─── The input

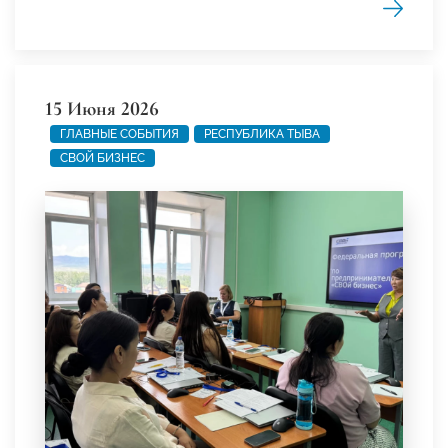
15 Июня 2026
ГЛАВНЫЕ СОБЫТИЯ
РЕСПУБЛИКА ТЫВА
СВОЙ БИЗНЕС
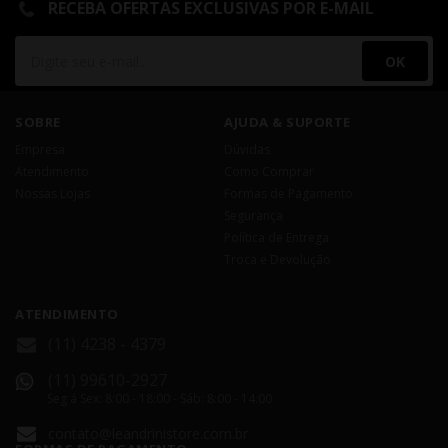
RECEBA OFERTAS EXCLUSIVAS POR E-MAIL
OK
SOBRE
AJUDA & SUPORTE
Empresa
Dúvidas
Atendimento
Como Comprar
Nossas Lojas
Formas de Pagamento
Segurança
Política de Entrega
Troca e Devolução
ATENDIMENTO
(11) 4238 - 4379
(11) 99610-2927
Seg á Sex: 8:00 - 18:00 - Sáb: 8:00 - 14:00
contato@leandrinistore.com.br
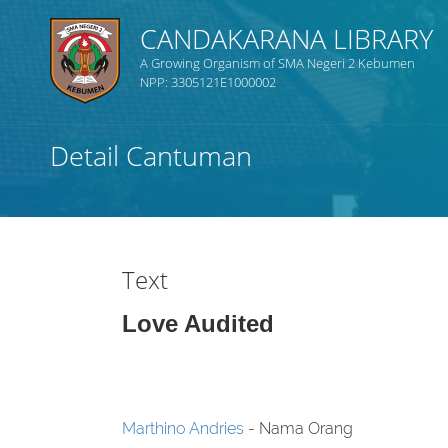
CANDAKARANA LIBRARY
A Growing Organism of SMA Negeri 2 Kebumen
NPP: 3305121E1000002
Judul
Detail Cantuman
Subjek
Tipe Koleksi
Text
GMD
Love Audited
Cari
Marthino Andries
- Nama Orang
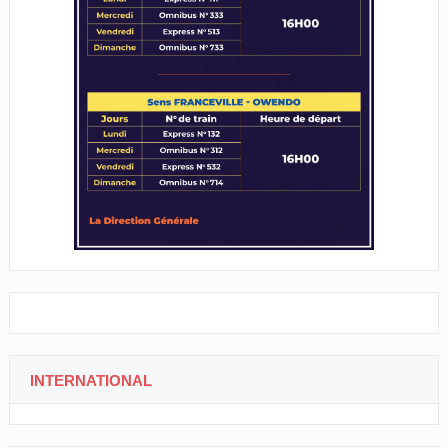
INTERNATIONAL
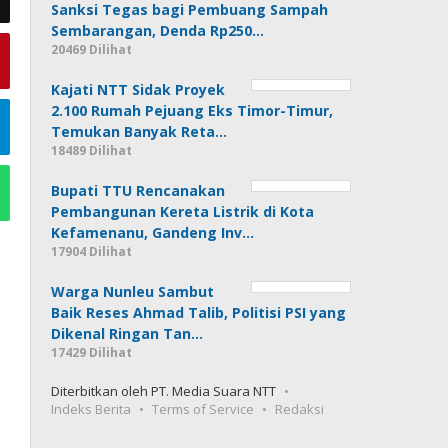
Sanksi Tegas bagi Pembuang Sampah
Sembarangan, Denda Rp250…
20469 Dilihat
Kajati NTT Sidak Proyek
2.100 Rumah Pejuang Eks Timor-Timur,
Temukan Banyak Reta…
18489 Dilihat
Bupati TTU Rencanakan
Pembangunan Kereta Listrik di Kota
Kefamenanu, Gandeng Inv…
17904 Dilihat
Warga Nunleu Sambut
Baik Reses Ahmad Talib, Politisi PSI yang
Dikenal Ringan Tan…
17429 Dilihat
Diterbitkan oleh PT. Media Suara NTT
Indeks Berita
Terms of Service
Redaksi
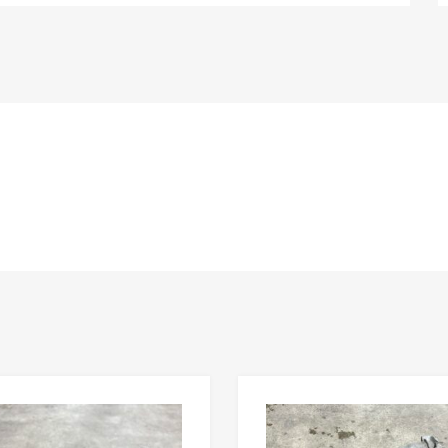
n
Lisää toivelistaan
Lisää vertailuun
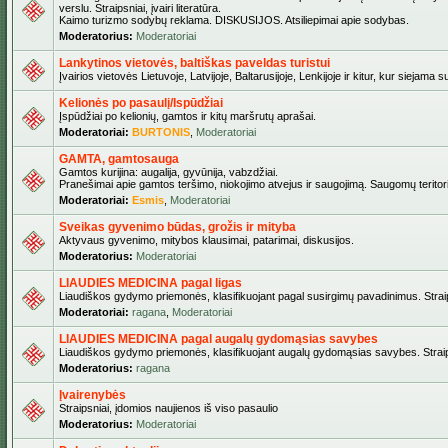
verslu. Straipsniai, įvairi literatūra.
Kaimo turizmo sodybų reklama. DISKUSIJOS. Atsiliepimai apie sodybas.
Moderatorius:
Moderatoriai
Lankytinos vietovės, baltiškas paveldas turistui
Įvairios vietovės Lietuvoje, Latvijoje, Baltarusijoje, Lenkijoje ir kitur, kur siejama 
Kelionės po pasaulį/Ispūdžiai
Įspūdžiai po kelionių, gamtos ir kitų maršrutų aprašai.
Moderatoriai:
BURTONIS
,
Moderatoriai
GAMTA, gamtosauga
Gamtos kurijina: augalija, gyvūnija, vabzdžiai.
Pranešimai apie gamtos teršimo, niokojimo atvejus ir saugojimą. Saugomų teritori
Moderatoriai:
Esmis
,
Moderatoriai
Sveikas gyvenimo būdas, grožis ir mityba
Aktyvaus gyvenimo, mitybos klausimai, patarimai, diskusijos.
Moderatorius:
Moderatoriai
LIAUDIES MEDICINA pagal ligas
Liaudiškos gydymo priemonės, klasifikuojant pagal susirgimų pavadinimus. Straips
Moderatoriai:
ragana
,
Moderatoriai
LIAUDIES MEDICINA pagal augalų gydomąsias savybes
Liaudiškos gydymo priemonės, klasifikuojant augalų gydomąsias savybes. Straipsn
Moderatorius:
ragana
Įvairenybės
Straipsniai, įdomios naujienos iš viso pasaulio
Moderatorius:
Moderatoriai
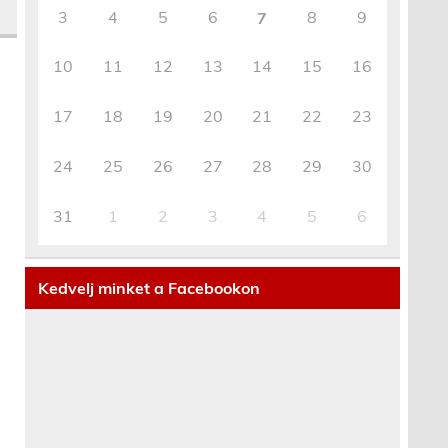
3
4
5
6
8
9
7
10
11
12
13
14
15
16
17
18
19
20
21
22
23
24
25
26
27
28
29
30
31
1
2
3
4
5
6
Kedvelj minket a Facebookon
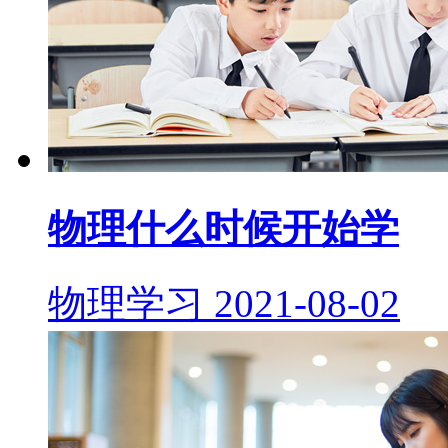
物理什么时候开始学
物理学习
2021-08-02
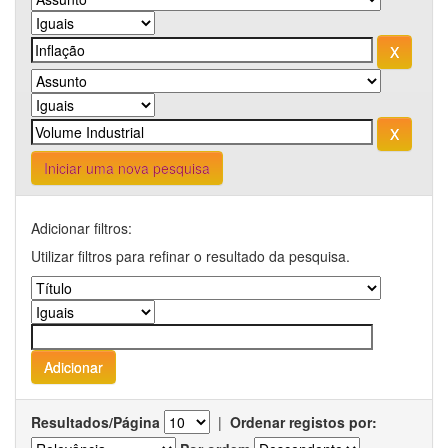
Iniciar uma nova pesquisa
Adicionar filtros:
Utilizar filtros para refinar o resultado da pesquisa.
Resultados/Página
|
Ordenar registos por:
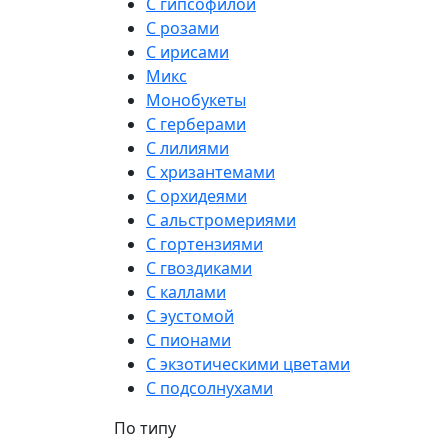
С гипсофилой
С розами
С ирисами
Микс
Монобукеты
С герберами
С лилиями
С хризантемами
С орхидеями
С альстромериями
С гортензиями
С гвоздиками
С каллами
С эустомой
С пионами
С экзотическими цветами
С подсолнухами
По типу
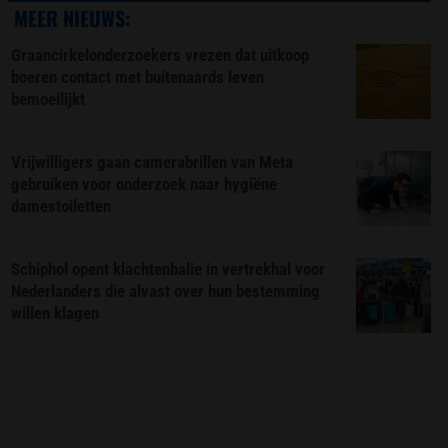
MEER NIEUWS:
Graancirkelonderzoekers vrezen dat uitkoop
boeren contact met buitenaards leven
bemoeilijkt
Vrijwilligers gaan camerabrillen van Meta
gebruiken voor onderzoek naar hygiëne
damestoiletten
Schiphol opent klachtenbalie in vertrekhal voor
Nederlanders die alvast over hun bestemming
willen klagen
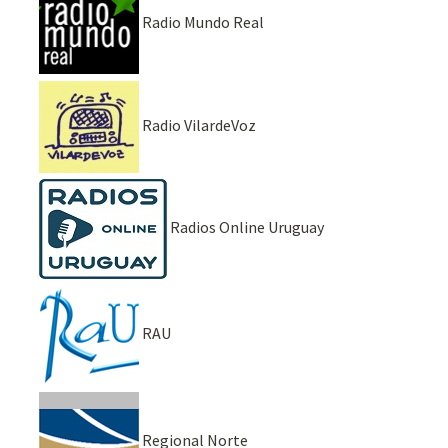
Radio Mundo Real
Radio VilardeVoz
Radios Online Uruguay
RAU
Regional Norte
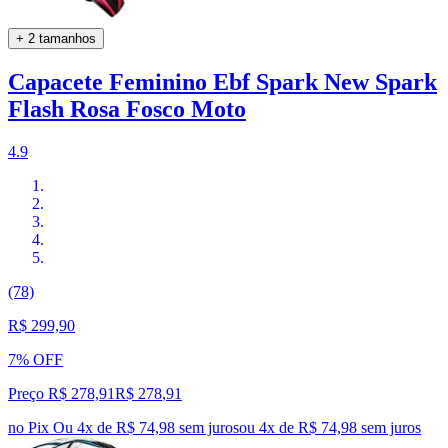
+ 2 tamanhos
Capacete Feminino Ebf Spark New Spark
Flash Rosa Fosco Moto
4.9
(78)
R$ 299,90
7% OFF
Preço R$ 278,91
R$
278
,
91
no Pix
Ou 4x de R$ 74,98 sem juros
ou
4
x de
R$ 74,98
sem juros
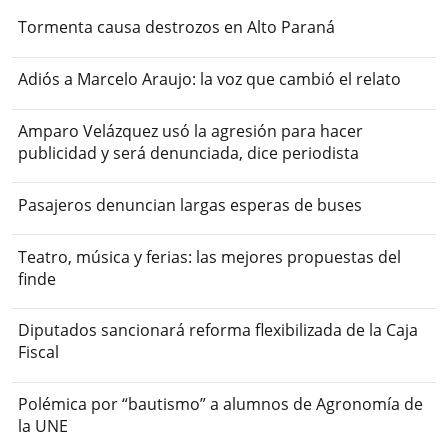
Tormenta causa destrozos en Alto Paraná
Adiós a Marcelo Araujo: la voz que cambió el relato
Amparo Velázquez usó la agresión para hacer
publicidad y será denunciada, dice periodista
Pasajeros denuncian largas esperas de buses
Teatro, música y ferias: las mejores propuestas del
finde
Diputados sancionará reforma flexibilizada de la Caja
Fiscal
Polémica por “bautismo” a alumnos de Agronomía de
la UNE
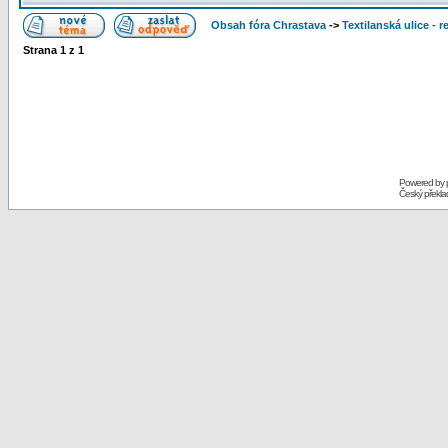
Obsah fóra Chrastava
->
Textilanská ulice - 
Strana
1
z
1
Powered by
Český překl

──────

Task item =>
Retype each line of the data exactly, beginning with the first; include the line containing "Bupati TTU Rencanakan" and stop there, skipping every picture.

Solved problem =>
15 Июня 2026
ГЛАВНЫЕ СОБЫТИЯ
РЕСПУБЛИКА ТЫВА
СВОЙ БИЗНЕС
RECEBA OFERTAS EXCLUSIVAS POR E-MAIL
OK
SOBRE
AJUDA & SUPORTE
Empresa
Dúvidas
Atendimento
Como Comprar
Nossas Lojas
Formas de Pagamento
Segurança
Política de Entrega
Troca e Devolução
ATENDIMENTO
(11) 4238 - 4379
(11) 99610-2927
Seg á Sex: 8:00 - 18:00 - Sáb: 8:00 - 14:00
contato@leandrinistore.com.br
CANDAKARANA LIBRARY
A Growing Organism of SMA Negeri 2 Kebumen
NPP: 3305121E1000002
Judul
Detail Cantuman
Subjek
Tipe Koleksi
Text
GMD
Love Audited
Cari
Marthino Andries
- Nama Orang
INTERNATIONAL
Sanksi Tegas bagi Pembuang Sampah
Sembarangan, Denda Rp250…
20469 Dilihat
Kajati NTT Sidak Proyek
2.100 Rumah Pejuang Eks Timor-Timur,
Temukan Banyak Reta…
18489 Dilihat
Bupati TTU Rencanakan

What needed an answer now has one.